This is very interesting info! Clearly, you have a lot of knowledge, and many of us appreciate you taking the time for such a thorough explanation!


----------



## Castalia

Thanks for the post; great info! I have been considering trying a WA handle one of these days. How do you heat the glue to remove the handle when you want to reverse the process?


----------



## CPD

Castalia said:


> Thanks for the post; great info! I have been considering trying a WA handle one of these days. How do you heat the glue to remove the handle when you want to reverse the process?

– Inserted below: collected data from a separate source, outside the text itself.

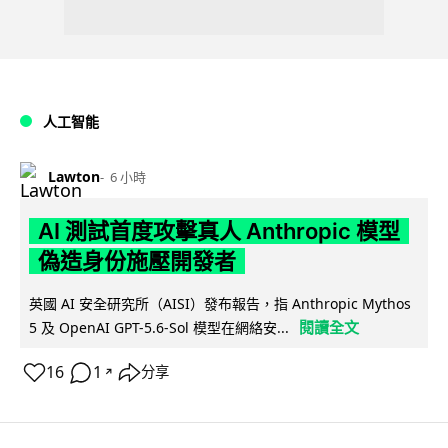
人工智能
Lawton
6 小時
AI 測試首度攻擊真人 Anthropic 模型
偽造身份施壓開發者
英國 AI 安全研究所（AISI）發布報告，指 Anthropic Mythos
閱讀全文
5 及 OpenAI GPT-5.6-Sol 模型在網絡安...
16
1
分享
↗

Thanks all for the feedback and replies. Hope some others will try and experiment further. Removable handles, in my opinion, are ideal.

Castalia -- Hide glue softens from moist heat so steam is a good option. In my test I took a hot, wet dish rag and wrapped it around the tang/ferrule area for a while. That began to soften the glue closest to the tang... I refreshed the towel a few times. Then I blew a hair dryer on the tang tang/hole area to heat it further. You could probably use a steam iron, a tea kettle...even hold it over a steaming pot to get the steam to start to soften the glue. I wasn't too scientific in trying different methods to figure out what might work best... I was more focused on seeing if the idea would work at all. It can definitely be refined and improved.

Once softened, you put a block of scrap wood against the top of the handle running the length of the blade. The wood scrap should be long enough to extend safely past the blade by at least a few inches. hit the end of the wood with a mallet a few times so the force is transferred down to the handle and pushes it off .... the handle will slide off similarly to a burned in handle (it's the same method). It takes a few hits and some patience....but it worked for me. 

The thing about hide glue, that is an added help is that when it breaks, it usually shears from itself along the glue-line. That means unlike other glues that tend to take a lot of wood fibers or material with them...even if not fully softened, under enough force, the glue should break apart from the mallet strikes anyway. The cautionary note is - if you hit too hard you could end up cracking the ferrule depending on the material it's made from.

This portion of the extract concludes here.